Thanks, Texas Instruments, for Supporting #STEM in Public Schools

Press Release - September 4th, 2015

Dallas, TX/Lancaster ISD - The Texas Instruments (TI), Foundation presented its Innovations in STEM Teaching Awards to 18 teachers from six local school districts during a ceremony at TI’s Dallas headquarters. This year, the program was expanded to include teachers from the Garland and Lancaster Independent School Districts (ISDs) along with those from the Dallas, Mesquite, Plano and Richardson ISDs.

Lancaster ISD STEM Educator and Blended Learning Specialist Nicholas Keith was one of the innovative educators honored during the ceremony.“This was obviously an incredible honor in a district that believes in ‘STEM for All’ and I’m humbled to have been recognized as a contributor to that vision,” Keith said. “It’s great to see Lancaster ISD mentioned alongside some of the “premiere” districts in DFW. It validates the work that we are doing.”

Keith has long been recognized as an innovative educator within the district. A two-time winner of the district’s “Teacher of the Year” honor—both at the elementary and secondary level—he has now moved from the classroom to work with other educators within the district to enhance blended learning through technology integration.

The awards program, now in its ninth year, honors local secondary math and science teachers who consistently demonstrate quality instruction and build student achievement in the STEM (science, technology, engineering and math) subjects. Each honoree receives $10,000, of which $5,000 is directly awarded to the teacher. The other $5,000 is to be used at his or her discretion for professional development or instructional technology.

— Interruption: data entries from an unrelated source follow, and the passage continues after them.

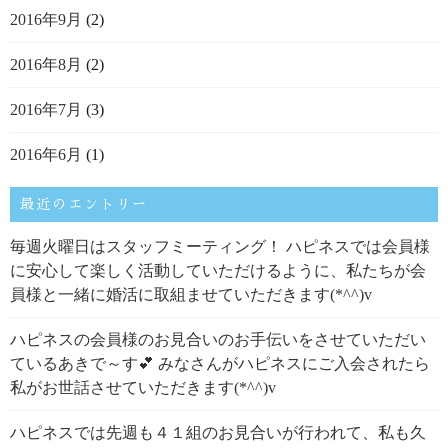
2016年9月
(2)
2016年8月
(2)
2016年7月
(3)
2016年6月
(1)
最近のエントリー
毎週火曜日はスタッフミーティング！ ハピネスでは会員様
に安心して楽しく活動していただけるように、私たちが会
員様と一緒に婚活に取組ませていただきます(*^^)v
ハピネスの会員様のお見合いのお手伝いをさせていただい
ているあきで～す💕 みなさんがハピネスにご入会されたら
私がお世話させていただきます(*^^)v
ハピネスでは先週も４１組のお見合いが行われて、私も久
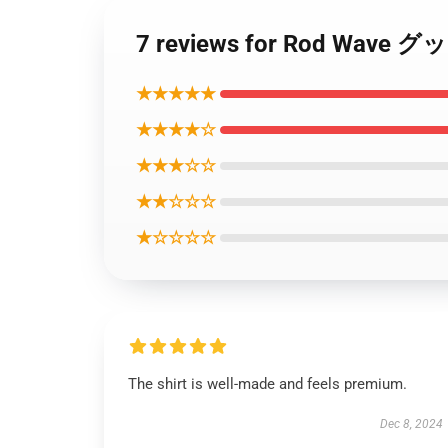
7 reviews for Rod W
★★★★★
★★★★☆
★★★☆☆
★★☆☆☆
★☆☆☆☆
The shirt is well-made and feels premium.
Dec 8, 2024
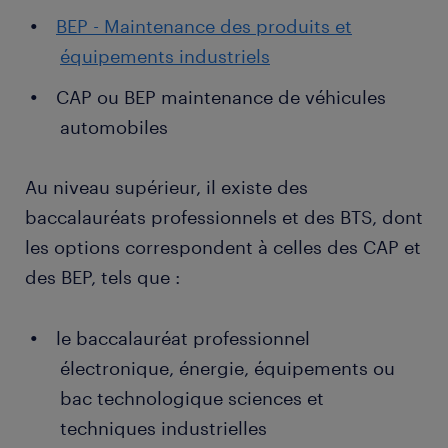
BEP - Maintenance des produits et
équipements industriels
CAP ou BEP maintenance de véhicules
automobiles
Au niveau supérieur, il existe des
baccalauréats professionnels et des BTS, dont
les options correspondent à celles des CAP et
des BEP, tels que :
le baccalauréat professionnel
électronique, énergie, équipements ou
bac technologique sciences et
techniques industrielles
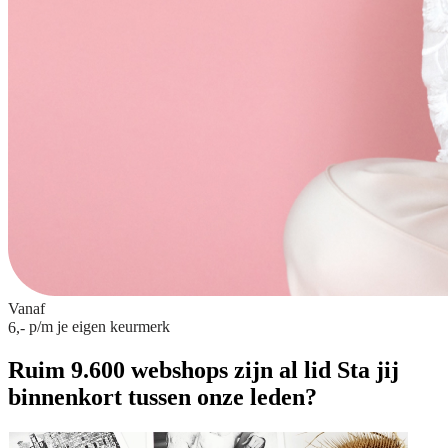
Vanaf
p/m
je eigen keurmerk
6,-
Ruim 9.600 webshops zijn al lid
Sta jij
binnenkort tussen onze leden?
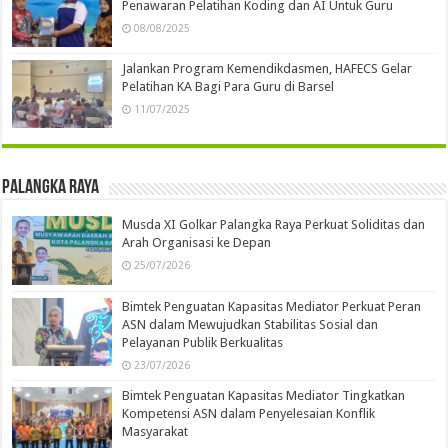
Penawaran Pelatihan Koding dan AI Untuk Guru
08/08/2025
Jalankan Program Kemendikdasmen, HAFECS Gelar
Pelatihan KA Bagi Para Guru di Barsel
11/07/2025
Palangka Raya
Musda XI Golkar Palangka Raya Perkuat Soliditas dan
Arah Organisasi ke Depan
25/07/2026
Bimtek Penguatan Kapasitas Mediator Perkuat Peran
ASN dalam Mewujudkan Stabilitas Sosial dan
Pelayanan Publik Berkualitas
23/07/2026
Bimtek Penguatan Kapasitas Mediator Tingkatkan
Kompetensi ASN dalam Penyelesaian Konflik
Masyarakat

The grants are awarded through the independent foundations that support each district. The Lancaster Education Foundation (LEF) facilitated the TI Foundation grant application process for Lancaster ISD. Educators were required to submit a multi-page essay application. Additionally, the principal of the educator was required to complete an equally extensive application on behalf of the teacher. Submissions came from every school in Lancaster ISD for review by a committee of LEF members, and Keith was selected to represent the district.

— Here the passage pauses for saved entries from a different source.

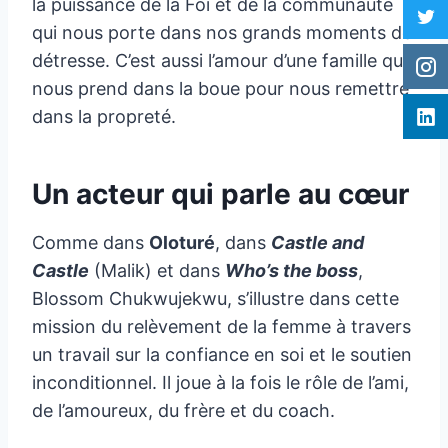
la puissance de la Foi et de la communauté
qui nous porte dans nos grands moments de
détresse. C’est aussi l’amour d’une famille qui
nous prend dans la boue pour nous remettre
dans la propreté.
Un acteur qui parle au cœur
Comme dans
Oloturé
, dans
Castle and
Castle
(Malik) et dans
Who’s the boss
,
Blossom Chukwujekwu, s’illustre dans cette
mission du relèvement de la femme à travers
un travail sur la confiance en soi et le soutien
inconditionnel. Il joue à la fois le rôle de l’ami,
de l’amoureux, du frère et du coach.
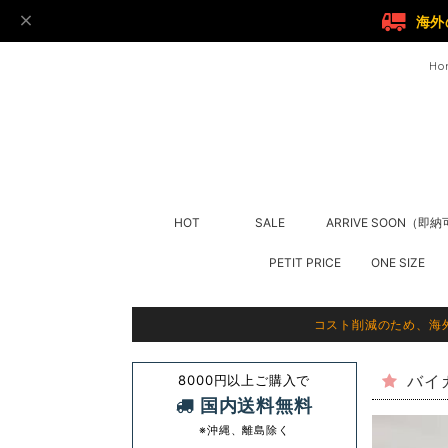
海外
Ho
HOT
SALE
ARRIVE SOON（即
PETIT PRICE
ONE SIZE
コスト削減のため、海
8000円以上ご購入で
バイ
国内送料無料
※沖縄、離島除く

To date, the TI Foundation has invested more than $1 million in the STEM Awards to recognize and help retain 122 excellent teachers in North Texas school districts.“These teachers are true STEM champions, and we are pleased to have the opportunity to honor them,” said Ann Pomykal, TI Foundation director of major education gifts. “The work they do is essential to preparing future innovators, discoverers and explorers.”

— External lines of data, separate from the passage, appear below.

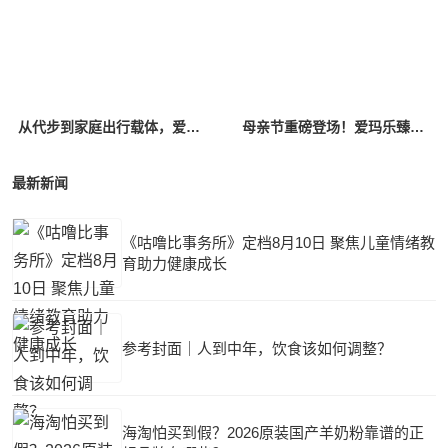
从代步到家庭出行载体，爱玛引领休闲电三轮迈入价值竞争新阶段
母亲节重磅登场！爱玛乐臻CA800，为新生代妈妈打造高端亲子出行新标杆
最新新闻
《咕噜比事务所》定档8月10日 聚焦儿童情绪教
育助力健康成长
参考封面｜人到中年，饮食该如何调整？
海淘怕买到假？2026原装国产羊奶粉靠谱的正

“A key strategy to improving student achievement in math and science is teacher effectiveness. That is why we focus our support on this area, with a special emphasis on reaching girls and minorities who are underrepresented in STEM careers,” she said. ”As STEM-related jobs become a larger pillar of the U.S. economy, we rely on teachers like those we are honoring today to make STEM subjects interesting and accessible to all students.”

Principals nominate teachers for the STEM awards based on criteria, such as demonstrating and documenting teaching effectiveness, establishing classroom innovation, participating in education activities outside the classroom, and encouraging curiosity and increasing interest in STEM subjects among students. Teams within each district review the applications and make classroom observations. After a detailed selection process, the winners were announced.

The 2015 TI Foundation STEM Award recipients are:  Dallas ISD - Robert Allison, Maya Brown, Dee Coyle, Felicia Cummings, Joseph Ibarra, Travis Smithand Brandi Stennis,  Garland ISD - Creighton Bryan, Erik Bushland and Gye Kraemer  Lancaster ISD - Nicholas Keith  Mesquite ISD - Patricia Oliver and Kristi Hernandez  Plano ISD - David Carroll, Nona Gill and Eric McDaniels  Richardson ISD - Carrie Galvin and Mark Mester

The Innovations in STEM Teaching Awards are one of many initiatives of the TI Foundation, which has led and supported innovative education programs for decades. Education is the Foundation's primary philanthropic focus, with grants specifically enhancing STEM education and supporting effective teaching.

Innovation and technology changes have led to demand for STEM competencies beyond traditional STEM occupations – skills necessary for innovation are scattered across a wider swath of the economy. “These teachers are undoubtedly equipping students with the skills they need to take advantage of these opportunities,” Pomykal said.